So far, a list graph seems to be pretty similar to a matrix graph in terms of performance. The real difference comes with how we handle edges, as well see next.

For the operations relating to edges below, we’ll assume that we already know the indices of the two nodes we are connecting. If we don’t know those, we’ll have to use the find node process above first.

  • Insert Edge: To insert an edge into the graph, we must get the source node from the nodes array and then add an element to the list of edges. Assuming that the edges are stored in a linked list, this is a linear time operation in terms of the number of nodes since we may have to iterate through the list of edges to make sure this edge doesn’t already exist and need updated. In the worst case, there may be $n$ edges here, so it is a linear operation.

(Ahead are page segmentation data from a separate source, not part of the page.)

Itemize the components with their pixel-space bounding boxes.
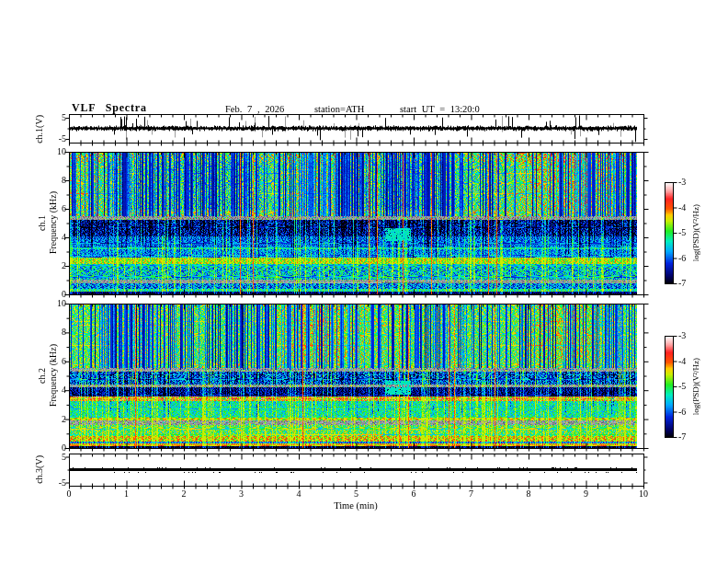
- x-tick-label: 8: [518, 488, 540, 499]
- x-axis-title: Time (min): [310, 500, 402, 511]
- colorbar-tick-label: -4: [678, 202, 697, 213]
- x-tick-label: 9: [575, 488, 597, 499]
- x-tick-label: 5: [346, 488, 368, 499]
- y-tick-label: 8: [46, 175, 66, 185]
- y-tick-label: 8: [46, 327, 66, 337]
- colorbar-tick-label: -4: [678, 356, 697, 366]
- x-tick-label: 10: [632, 488, 654, 499]
- x-tick-label: 4: [288, 488, 310, 499]
- x-tick-label: 3: [231, 488, 253, 499]
- y-tick-label: 6: [46, 203, 66, 213]
- spec1-frequency-axis-label: Frequency (kHz): [47, 152, 58, 294]
- plot-canvas: [0, 0, 728, 563]
- figure-date: Feb. 7 , 2026: [225, 104, 284, 114]
- start-ut-label: start UT = 13:20:0: [400, 104, 480, 114]
- ch1-voltage-axis-label: ch.1(V): [33, 100, 44, 157]
- y-tick-label: 6: [46, 356, 66, 366]
- y-tick-label: 5: [46, 112, 66, 122]
- spec2-frequency-axis-label: Frequency (kHz): [47, 304, 58, 448]
- y-tick-label: 4: [46, 232, 66, 242]
- figure-title: VLF Spectra: [72, 101, 147, 115]
- vlf-spectra-figure: VLF Spectra Feb. 7 , 2026 station=ATH st…: [0, 0, 728, 563]
- colorbar-tick-label: -7: [678, 431, 697, 442]
- colorbar-tick-label: -7: [678, 278, 697, 288]
- colorbar-tick-label: -6: [678, 407, 697, 417]
- y-tick-label: 4: [46, 385, 66, 395]
- x-tick-label: 6: [403, 488, 425, 499]
- y-tick-label: 10: [46, 298, 66, 308]
- y-tick-label: -5: [46, 477, 66, 488]
- colorbar-tick-label: -5: [678, 381, 697, 391]
- x-tick-label: 7: [461, 488, 483, 499]
- colorbar-tick-label: -6: [678, 253, 697, 263]
- y-tick-label: 2: [46, 414, 66, 424]
- y-tick-label: 10: [46, 146, 66, 156]
- y-tick-label: 2: [46, 260, 66, 270]
- colorbar-tick-label: -3: [678, 330, 697, 340]
- colorbar-tick-label: -3: [678, 177, 697, 187]
- station-label: station=ATH: [314, 104, 364, 114]
- y-tick-label: -5: [46, 133, 66, 144]
- x-tick-label: 2: [173, 488, 195, 499]
- spec1-channel-label: ch.1: [36, 152, 47, 294]
- x-tick-label: 0: [58, 488, 80, 499]
- y-tick-label: 5: [46, 452, 66, 462]
- x-tick-label: 1: [116, 488, 138, 499]
- ch3-voltage-axis-label: ch.3(V): [33, 441, 44, 498]
- colorbar-tick-label: -5: [678, 227, 697, 237]
- spec2-channel-label: ch.2: [36, 304, 47, 448]
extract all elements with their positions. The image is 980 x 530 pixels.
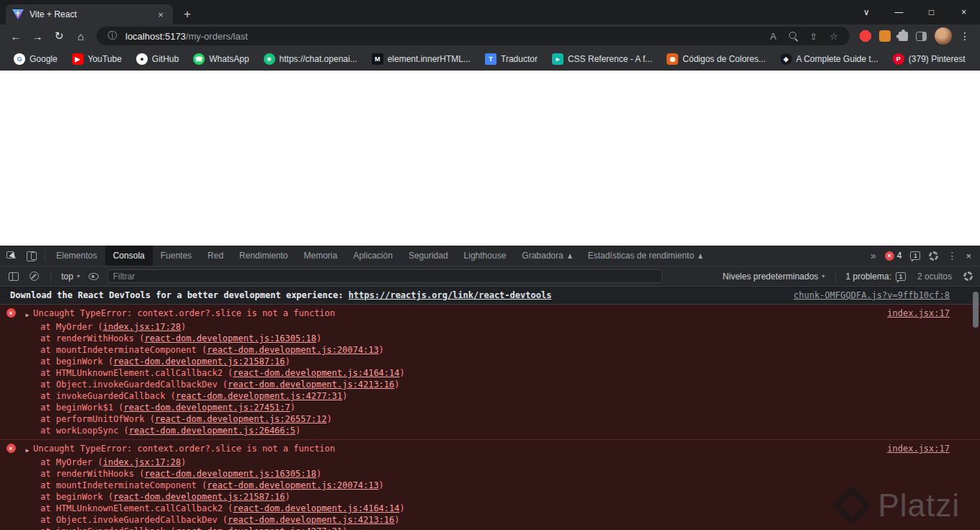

  • Access Edge: To access an edge between two nodes, we first find the source node in the list of nodes, which is a constant time operation. Then, we’ll have to iterate through the list of edges, which is at worst linear time based on the size of the graph, since there could be $n$ outgoing edges from this node. So, overall the operation runs on the order of linear time based on the number of nodes in the graph.

  • Find Neighbors: Instead of finding a particular edge, we’ll say that we want to find all of the neighboring nodes that can be accessed from a given node. In this case, we can just find the source node in the array of nodes, which is a constant time operation. Then, we can simply return the list of edges, which is also constant time. So, this operation is very efficient!

  • Delete Edge: To remove an edge, we find the source node and iterate through the list of edges until we find the one to remove. So, this runs in linear time based on the number of nodes in the graph.

So, for most list graph operations, we can also do nearly everything in either constant time or, at worst, linear time based on the number of nodes in the graph. The only real difference comes in how we handle edges, where some operations are a bit slower, but getting a list of all the neighbors of a node is actually a little quicker!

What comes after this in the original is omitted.